In the Kooiman case the defendant was convicted of drunkenness, an intentional crime at that time, and thereafter was charged with the nonintentional crime of criminal negligence. We held that defendant's states of mind and judgment were not indivisibly connected and that the two charges were independent of each other except for an approximate unity of time and the possible effect of defendant's drinking on the quality of his driving. A similar case is State v. Murphy, 277 Minn. 355, 152 N.W.2d 507 (1967), although in that case the two crimes (intoxication and unauthorized use) were both intentional crimes.

In the Finn case the defendant pleaded guilty to unauthorized use, an intentional crime, and thereafter a prosecution for reckless driving was commenced. We affirmed a dismissal of the second prosecution because the two offenses occurred during a continuous and uninterrupted course of driving, and defendant's improper appropriation of the car together with his reckless driving to avoid apprehension evidenced an indivisible state of mind to use his vehicle without being held responsible for its use.

In the Krech case the defendant pleaded guilty in county court to a number of misdemeanor *353 charges (including driving after revocation, driving while under the influence, and reckless driving) and then moved to dismiss felony charges in district court of aggravated assault and obstructing legal process. Relying on the Finn case, we held that the felony charges arose out of the same behavioral incident as the misdemeanor offenses because they were the result of a continuous course of conduct with defendant committing the felonies in order to avoid apprehension on the other charges.

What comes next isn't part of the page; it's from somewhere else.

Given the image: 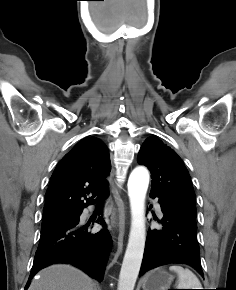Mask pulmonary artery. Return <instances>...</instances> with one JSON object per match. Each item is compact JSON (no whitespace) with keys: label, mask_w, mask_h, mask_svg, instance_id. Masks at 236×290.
<instances>
[{"label":"pulmonary artery","mask_w":236,"mask_h":290,"mask_svg":"<svg viewBox=\"0 0 236 290\" xmlns=\"http://www.w3.org/2000/svg\"><path fill=\"white\" fill-rule=\"evenodd\" d=\"M156 210H157V212H158L159 214H162L161 207H160V205H159L158 203L156 204Z\"/></svg>","instance_id":"pulmonary-artery-1"}]
</instances>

In the instant case the state admits that the violations occurred during a continuous course of driving, as in Finn. The difficult part of the test is in determining whether the course of conduct manifests an indivisible state of mind. Although the issue is close, we conclude that the motivations underlying the misdemeanor violations were essentially different from the motivation underlying the offense of unauthorized use, and therefore we hold that the unauthorized-use offense did not arise from the same behavioral incident as the misdemeanor offenses.

Reversed and remanded. Defendant is awarded $150 in attorneys fees pursuant to Rule 29.03, subd. 2(8), Rules of Criminal Procedure.